“What! you rascal!” shouted Orso, in a perfect fury. “You ape the vile behaviour of our enemies! Be off, villains! I don’t want you! You’re only fit to fight with pigs. I swear to God that if you dare follow me I’ll blow your brains out!”
The herdsmen stared at each other, struck quite dumb. Orso spurred his horse, galloped off, and was soon out of sight.
“Well, well!” said Polo Griffo. “Here’s a pretty thing. You devote yourself to people, and then this is how they treat you. His father, the colonel, was angry with you long ago, because you levelled your gun at the lawyer. Great idiot you were, not to shoot. And now here is his son. You saw what I did for him. And he talks about cracking my skull, just as he would crack a gourd that lets the wine leak out. That’s what people learn on the mainland, Memmo!”
“Yes, and if any one finds out it was you who killed that pig there’ll be a suit against you, and Ors’ Anton’ won’t speak to the judges, nor buy off the lawyer for you. Luckily nobody saw, and you have Saint Nega to help you out.”
After a hasty conclave, the two herdsmen concluded their wisest plan was to throw the dead pig into a bog, and this project they carefully executed, after each had duly carved himself several slices out of the body of this innocent victim of the feud between the Barricini and the della Rebbia.
CHAPTER XVII
Once rid of his unruly escort, Orso proceeded calmly on his way, far more absorbed by the prospective pleasure of seeing Miss Nevil than stirred by any fear of coming across his enemies.
“The lawsuit I must bring against these Barricini villains,” he mused, “will necessitate my going down to Bastia. Why should I not go there with Miss Nevil? And once at Bastia, why shouldn’t we all go together to the springs of Orezza?”

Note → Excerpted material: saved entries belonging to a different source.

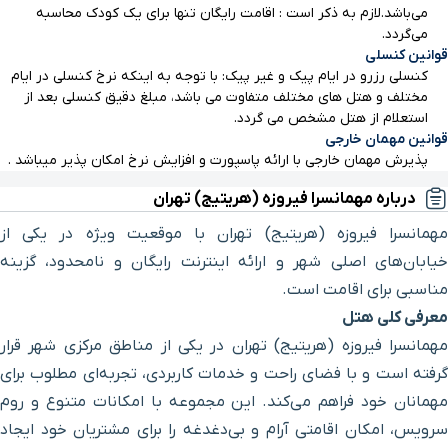
می‌باشد.لازم به ذکر است : اقامت رایگان تنها برای یک کودک محاسبه
می‌گردد.
قوانین کنسلی
کنسلی رزرو در ایام پیک و غیر پیک: با توجه به اینکه نرخ کنسلی در ایام
مختلف و هتل های مختلف متفاوت می باشد، مبلغ دقیق کنسلی بعد از
استعلام از هتل مشخص می گردد.
قوانین مهمان خارجی
پذیرش مهمان خارجی با ارائه پاسپورت و افزایش نرخ امکان پذیر میباشد .
درباره مهمانسرا فیروزه (هریتیج) تهران
مهمانسرا فیروزه (هریتیج) تهران با موقعیت ویژه در یکی از
خیابان‌های اصلی شهر و ارائه اینترنت رایگان و نامحدود، گزینه
مناسبی برای اقامت است.
معرفی کلی هتل
مهمانسرا فیروزه (هریتیج) تهران در یکی از مناطق مرکزی شهر قرار
گرفته است و با فضای راحت و خدمات کاربردی، تجربه‌ای مطلوب برای
مهمانان خود فراهم می‌کند. این مجموعه با امکانات متنوع و روم
سرویس، امکان اقامتی آرام و بی‌دغدغه را برای مشتریان خود ایجاد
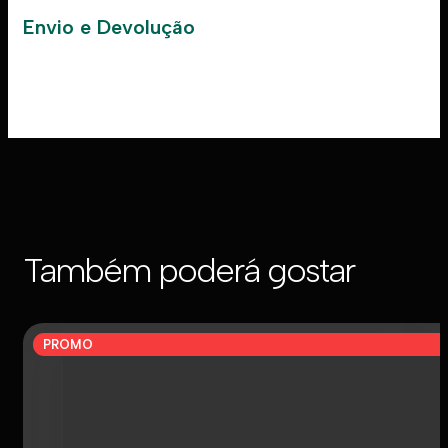
Envio e Devolução
Também poderá gostar
PROMO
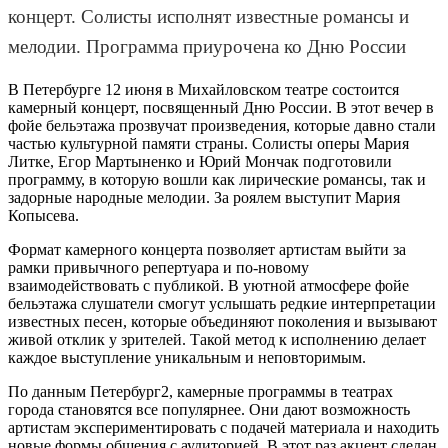
концерт. Солисты исполнят известные романсы и
мелодии. Программа приурочена ко Дню России
В Петербурге 12 июня в Михайловском театре состоится
камерный концерт, посвященный Дню России. В этот вечер в
фойе бельэтажа прозвучат произведения, которые давно стали
частью культурной памяти страны. Солисты оперы Мария
Литке, Егор Мартыненко и Юрий Мончак подготовили
программу, в которую вошли как лирические романсы, так и
задорные народные мелодии. За роялем выступит Мария
Копысева.
Формат камерного концерта позволяет артистам выйти за
рамки привычного репертуара и по-новому
взаимодействовать с публикой. В уютной атмосфере фойе
бельэтажа слушатели смогут услышать редкие интерпретации
известных песен, которые объединяют поколения и вызывают
живой отклик у зрителей. Такой метод к исполнению делает
каждое выступление уникальным и неповторимым.
По данным Петербург2, камерные программы в театрах
города становятся все популярнее. Они дают возможность
артистам экспериментировать с подачей материала и находить
новые формы общения с аудиторией. В этот раз акцент сделан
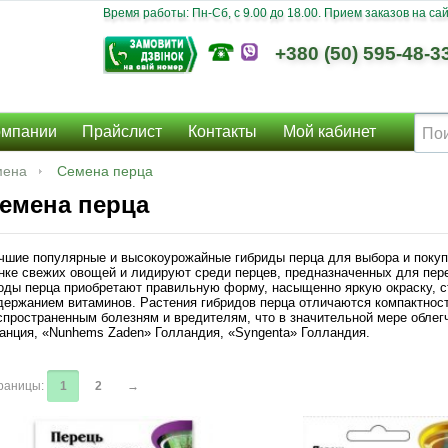
Время работы: Пн-Сб, c 9.00 до 18.00. Прием заказов на сайт
+380 (50) 595-48-3
омпании
Прайслист
Контакты
Мой кабинет
мена
Семена перца
емена перца
чшие популярные и высокоурожайные гибриды перца для выбора и покуп
нке свежих овощей и лидируют среди перцев, предназначенных для пере
оды перца приобретают правильную форму, насыщенно яркую окраску, с
держанием витаминов. Растения гибридов перца отличаются компактност
спространенным болезням и вредителям, что в значительной мере облег
анция, «Nunhems Zaden» Голландия, «Syngenta» Голландия.
раницы:
1
2
→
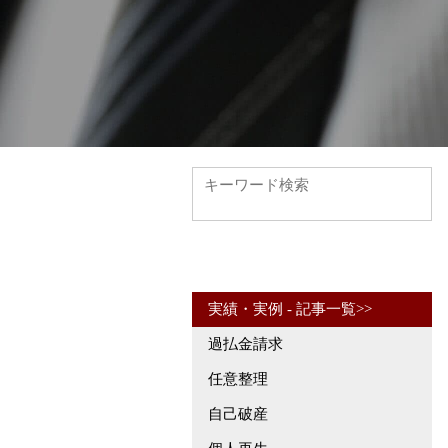
実績・実例 - 記事一覧>>
過払金請求
任意整理
自己破産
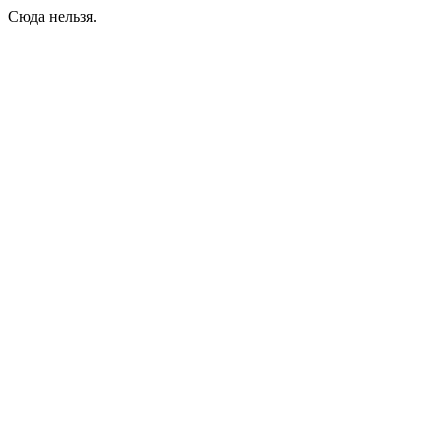
Сюда нельзя.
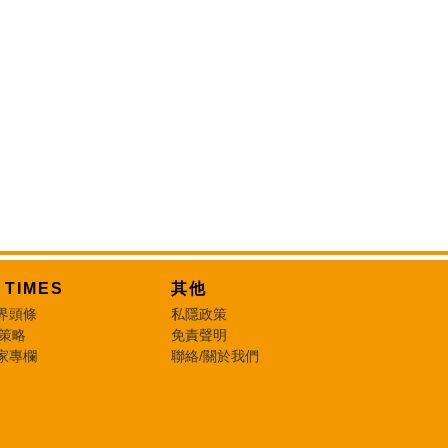
T TIMES
其他
界頭條
私隱政策
 策略
免責聲明
家專欄
聯絡/關於我們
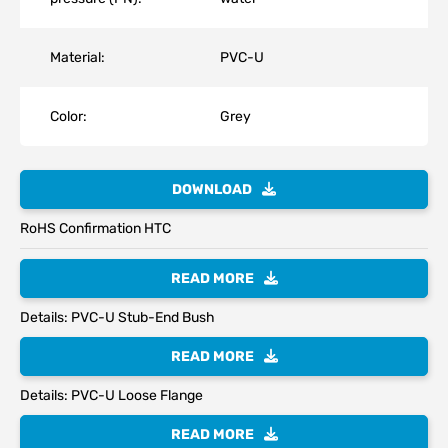
Material:
PVC-U
Color:
Grey
DOWNLOAD
RoHS Confirmation HTC
READ MORE
Details: PVC-U Stub-End Bush
READ MORE
Details: PVC-U Loose Flange
READ MORE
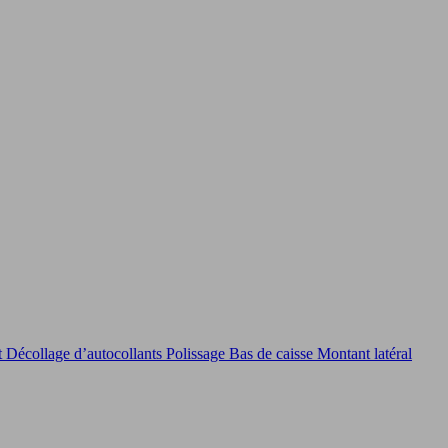
t
Décollage d’autocollants
Polissage
Bas de caisse
Montant latéral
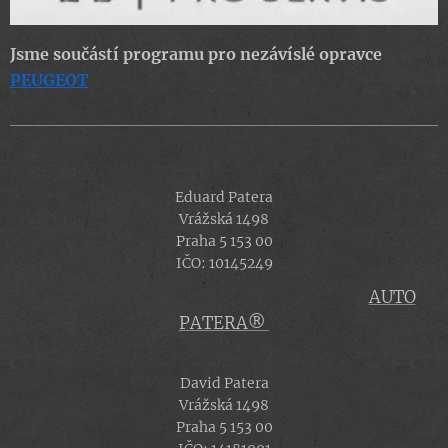
Jsme součástí programu pro nezávíslé opravce
PEUGEOT
Eduard Patera
Vrážská 1498
Praha 5 153 00
IČO: 10145249
AUTO
PATERA®
David Patera
Vrážská 1498
Praha 5 153 00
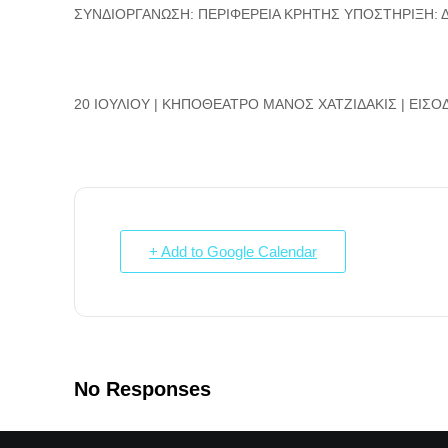
ΣΥΝΔΙΟΡΓΑΝΩΣΗ: ΠΕΡΙΦΕΡΕΙΑ ΚΡΗΤΗΣ ΥΠΟΣΤΗΡΙΞΗ:
20 ΙΟΥΛΙΟΥ | ΚΗΠΟΘΕΑΤΡΟ ΜΑΝΟΣ ΧΑΤΖΙΔΑΚΙΣ | ΕΙΣΟ
+ Add to Google Calendar
No Responses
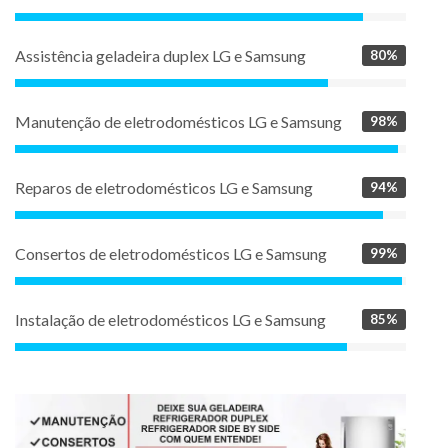
Assistência geladeira duplex LG e Samsung
80%
Manutenção de eletrodomésticos LG e Samsung
98%
Reparos de eletrodomésticos LG e Samsung
94%
Consertos de eletrodomésticos LG e Samsung
99%
Instalação de eletrodomésticos LG e Samsung
85%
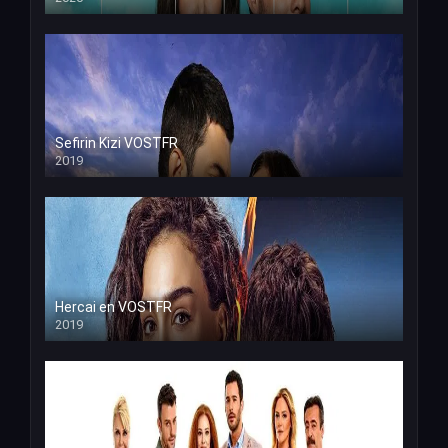
Sefirin Kizi VOSTFR
2019
Hercai en VOSTFR
2019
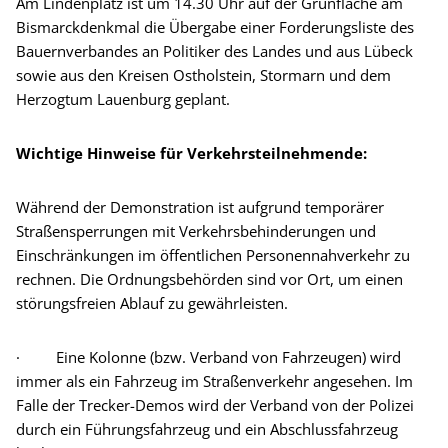
Am Lindenplatz ist um 14.30 Uhr auf der Grünfläche am
Bismarckdenkmal die Übergabe einer Forderungsliste des
Bauernverbandes an Politiker des Landes und aus Lübeck
sowie aus den Kreisen Ostholstein, Stormarn und dem
Herzogtum Lauenburg geplant.
Wichtige Hinweise für Verkehrsteilnehmende:
Während der Demonstration ist aufgrund temporärer
Straßensperrungen mit Verkehrsbehinderungen und
Einschränkungen im öffentlichen Personennahverkehr zu
rechnen. Die Ordnungsbehörden sind vor Ort, um einen
störungsfreien Ablauf zu gewährleisten.
· Eine Kolonne (bzw. Verband von Fahrzeugen) wird
immer als ein Fahrzeug im Straßenverkehr angesehen. Im
Falle der Trecker-Demos wird der Verband von der Polizei
durch ein Führungsfahrzeug und ein Abschlussfahrzeug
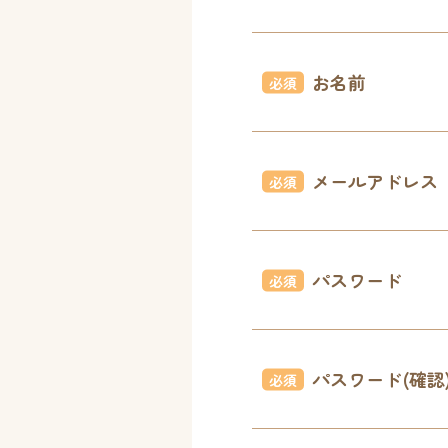
お名前
必須
メールアドレス
必須
パスワード
必須
パスワード(確認
必須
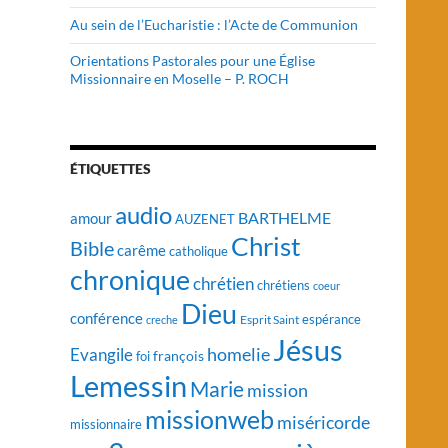
Au sein de l’Eucharistie : l’Acte de Communion
Orientations Pastorales pour une Église
Missionnaire en Moselle – P. ROCH
ÉTIQUETTES
audio
BARTHELME
amour
AUZENET
Christ
Bible
carême
catholique
chronique
chrétien
chrétiens
coeur
Dieu
conférence
Esprit Saint
espérance
creche
Jésus
homelie
Evangile
françois
foi
Lemessin
Marie
mission
missionweb
miséricorde
missionnaire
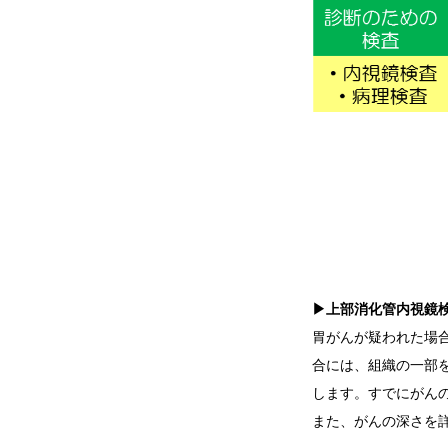
▶上部消化管内視鏡
胃がんが疑われた場
合には、組織の一部
します。すでにがん
また、がんの深さを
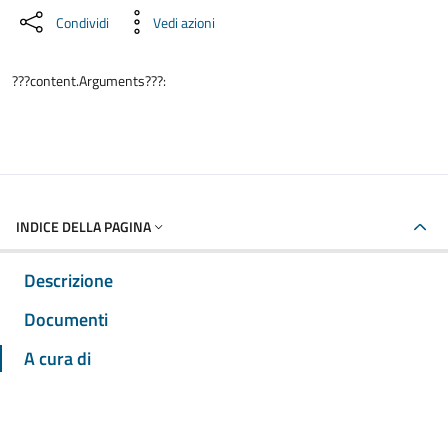
Condividi
Vedi azioni
???content.Arguments???:
INDICE DELLA PAGINA
Descrizione
Documenti
A cura di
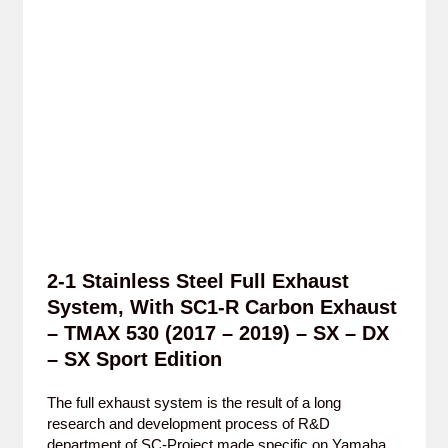
2-1 Stainless Steel Full Exhaust
System, With SC1-R Carbon Exhaust
– TMAX 530 (2017 – 2019) – SX – DX
– SX Sport Edition
The full exhaust system is the result of a long
research and development process of R&D
department of SC-Project made specific on Yamaha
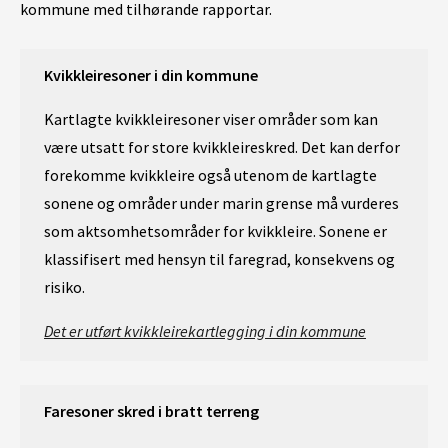
kommune med tilhørande rapportar.
Kvikkleiresoner i din kommune
Kartlagte kvikkleiresoner viser områder som kan
være utsatt for store kvikkleireskred. Det kan derfor
forekomme kvikkleire også utenom de kartlagte
sonene og områder under marin grense må vurderes
som aktsomhetsområder for kvikkleire. Sonene er
klassifisert med hensyn til faregrad, konsekvens og
risiko.
Det er utført kvikkleirekartlegging i din kommune
Faresoner skred i bratt terreng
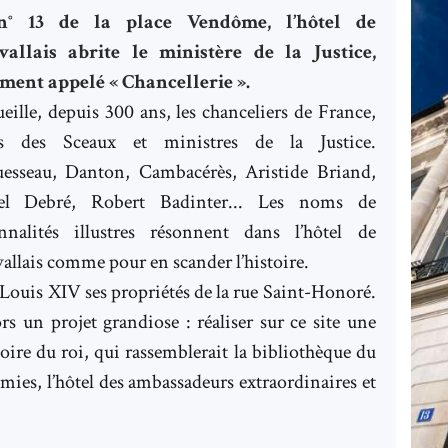
° 13 de la place Vendôme, l’hôtel de
vallais abrite le ministère de la Justice,
ment appelé « Chancellerie ».
ueille, depuis 300 ans, les chanceliers de France,
es des Sceaux et ministres de la Justice.
esseau, Danton, Cambacérès, Aristide Briand,
el Debré, Robert Badinter... Les noms de
nnalités illustres résonnent dans l’hôtel de
allais comme pour en scander l’histoire.
Louis XIV ses propriétés de la rue Saint-Honoré.
s un projet grandiose : réaliser sur ce site une
loire du roi, qui rassemblerait la bibliothèque du
émies, l’hôtel des ambassadeurs extraordinaires et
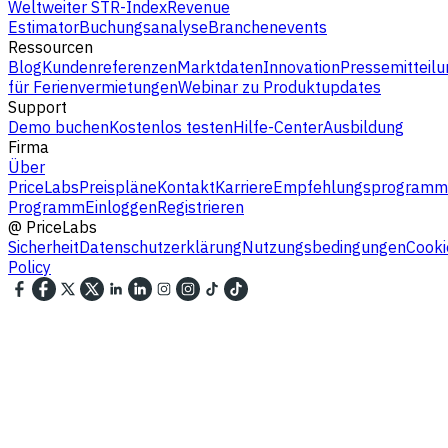
Weltweiter STR-Index
Revenue
Estimator
Buchungsanalyse
Branchenevents
Ressourcen
Blog
Kundenreferenzen
Marktdaten
Innovation
Pressemitteilu
für Ferienvermietungen
Webinar zu Produktupdates
Support
Demo buchen
Kostenlos testen
Hilfe-Center
Ausbildung
Firma
Über
PriceLabs
Preispläne
Kontakt
Karriere
Empfehlungsprogramm
Programm
Einloggen
Registrieren
@
PriceLabs
Sicherheit
Datenschutzerklärung
Nutzungsbedingungen
Cooki
Policy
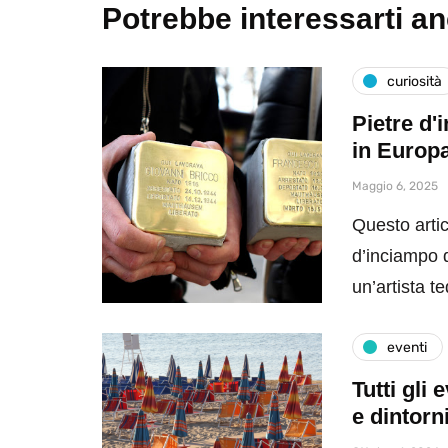
Potrebbe interessarti a
curiosità
Pietre d'
in Europ
Maggio 6, 2025
Questo artic
d’inciampo da
un’artista 
eventi
Tutti gli
e dintorn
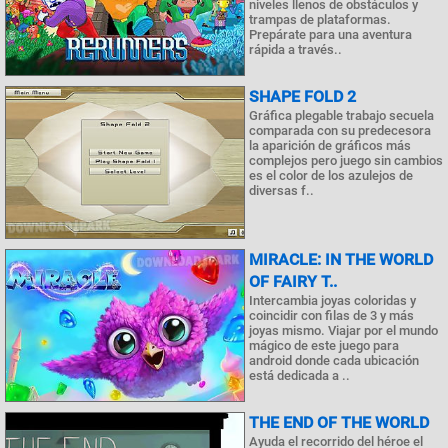
niveles llenos de obstáculos y
trampas de plataformas.
Prepárate para una aventura
rápida a través..
SHAPE FOLD 2
Gráfica plegable trabajo secuela
comparada con su predecesora
la aparición de gráficos más
complejos pero juego sin cambios
es el color de los azulejos de
diversas f..
MIRACLE: IN THE WORLD
OF FAIRY T..
Intercambia joyas coloridas y
coincidir con filas de 3 y más
joyas mismo. Viajar por el mundo
mágico de este juego para
android donde cada ubicación
está dedicada a ..
THE END OF THE WORLD
Ayuda el recorrido del héroe el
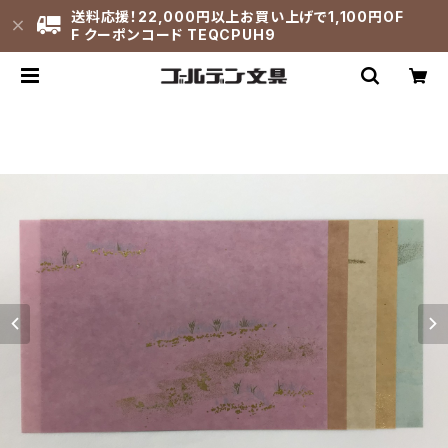
送料応援！22,000円以上お買い上げで1,100円OF
F クーポンコード TEQCPUH9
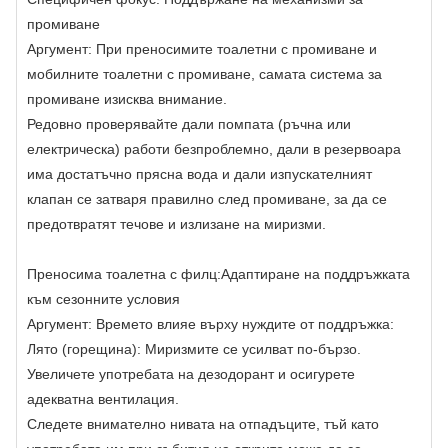
промиване
Аргумент: При преносимите тоалетни с промиване и
мобилните тоалетни с промиване, самата система за
промиване изисква внимание.
Редовно проверявайте дали помпата (ръчна или
електрическа) работи безпроблемно, дали в резервоара
има достатъчно прясна вода и дали изпускателният
клапан се затваря правилно след промиване, за да се
предотвратят течове и излизане на миризми.
Преносима тоалетна с филц:
Адаптиране на поддръжката
към сезонните условия
Аргумент: Времето влияе върху нуждите от поддръжка:
Лято (горещина): Миризмите се усилват по-бързо.
Увеличете употребата на дезодорант и осигурете
адекватна вентилация.
Следете внимателно нивата на отпадъците, тъй като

Suddenly his childish recollections of that picturesque spot rose up before him. He fancied himself on the verdant lawn that spreads beneath the ancient chestnut-trees. On the lustrous green sward, studded with blue flowers like eyes that smiled upon him, he saw Miss Lydia seated at his side. She had taken off her hat, and her fair hair, softer and finer than any silk, shone like gold in the sunlight that glinted through the foliage. Her clear blue eyes looked to him bluer than the sky itself. With her cheek resting on one hand, she was listening thoughtfully to the words of love he poured tremblingly into her ear. She wore the muslin gown in which she had been dressed that last day at Ajaccio. From beneath its folds peeped out a tiny foot, shod with black satin. Orso told himself that he would be happy indeed if he might dare to kiss that little foot—but one of Miss Lydia’s hands was bare and held a daisy. He took the daisy from her, and Lydia’s hand pressed his, and then he kissed the daisy, and then he kissed her hand, and yet she did not chide him . . . and all these thoughts prevented him from paying any attention to the road he was travelling, and meanwhile he trotted steadily onward. For the second time, in his fancy, he was about to kiss Miss Nevil’s snow-white hand, when, as his horse stopped short, he very nearly kissed its head, in stern reality. Little Chilina had barred his way, and seized his bridle.